Das ist das beste Mittel, glaub,
auf achtzig Jahr dich zu verjüngen!"

Faust: Das bin ich nicht gewöhnt, ich kann mich nicht bequemen
den Spaten in die Hand zu nehmen;
das enge Leben steht mir gar nicht an.

Mephist.: So muss denn doch die Hexe dran.

Faust: Warum denn just das alte Weib?
kannst du den Trank nicht selber brauen?

Hier wird also, von Mensch zu Mensch gesprochen.
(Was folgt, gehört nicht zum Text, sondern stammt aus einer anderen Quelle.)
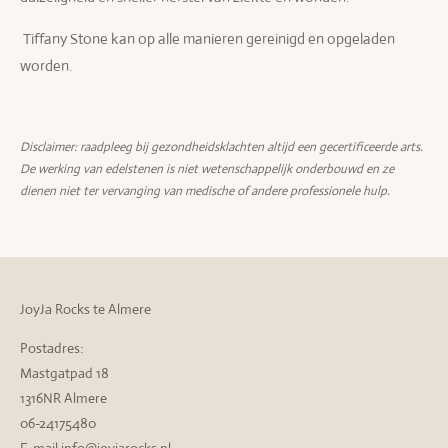
Tiffany Stone kan op alle manieren gereinigd en opgeladen
worden.
Disclaimer: raadpleeg bij gezondheidsklachten altijd een gecertificeerde arts.
De werking van edelstenen is niet wetenschappelijk onderbouwd en ze
dienen niet ter vervanging van medische of andere professionele hulp.
JoyJa Rocks te Almere
Postadres:
Mastgatpad 18
1316NR Almere
06-24175480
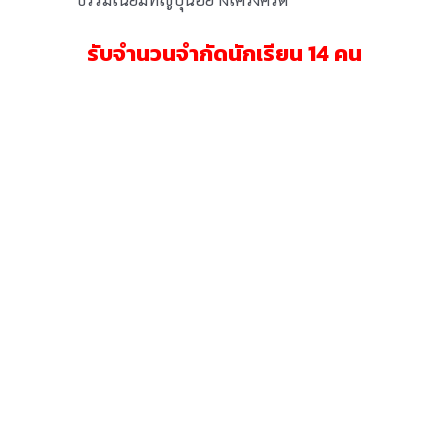
รับจำนวนจำกัดนักเรียน 14 คน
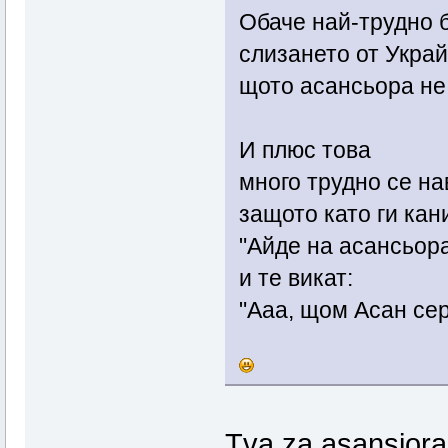
Обаче най-трудно 
слизането от Украй
щото асансьора не
И плюс това
много трудно се на
защото като ги кан
"Айде на асансьор
и те викат:
"Ааа, щом Асан сер
Tva za asansiora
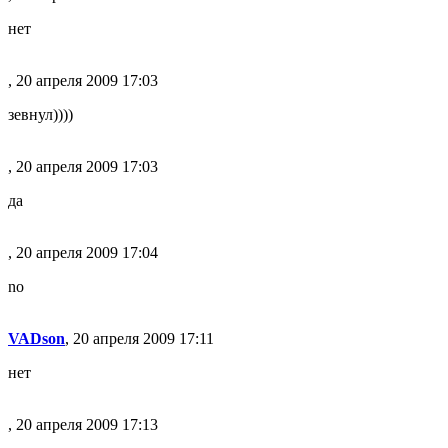
нет
, 20 апреля 2009 17:03
зевнул))))
, 20 апреля 2009 17:03
да
, 20 апреля 2009 17:04
no
VADson
, 20 апреля 2009 17:11
нет
, 20 апреля 2009 17:13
Während sie auf die Hexe warten, schaut Faust in einen Spiegel und sieht, nicht sich selbst, sondern eine Frau ...
Nachdem Faust das Aphrodisiakum getrunken hat sagt er zum Teufel:
„Lass mich nur schnell noch in den Spiegel schauen!
Das Frauenbild war gar zu schön!“ Worauf Mephistopheles:
„Nein! Nein! Du sollst das Muster aller Frauen
nun bald leibhaftig vor dir sehen.
(leise)
Du siehst mit diesem Trank im Leibe
Bald Helenen in jedem Weibe.“

Gleich bei der nächsten Szene trifft Faust Margarete auf der Strasse. Margarete ... Später wird Faust sie „Gretchen“ nennen. „Margretlein“, nennt sie einmal der Teufel. Er meint es gut mit ihr, wundert sich über ihre Naivität.
Ein Schmuckkästchen kommt ins Spiel, ein zweites ... Und Marthe, Margaretes Nachbarin, eine Schlüsselfigur. Ihr Mann ist im Krieg verschollen. Mephistopheles sagt von ihr:
„Das ist ein Weib wie auserlesen
zum Kuppler- und Zigeunerwesen!“

Die Verführung selbst wird nicht geschildert, nicht mal angedeutet, erst im Nachhinein, aus den Lippen von Margaretes Bruder, kurz bevor er stirbt, erfährt man es.

Diese Geschichte lässt mich an „Das Bildnis des Dorian Gray“ denken. Auch dort wird eine junge Frau ins Unglück gestürzt. Und an „Alexis Zorbas“. Dieser drängt einen noch jungen, weltfremden Intellektuellen zu einer Affäre mit einer jungen Witwe, was für diese mit dem Tod endet.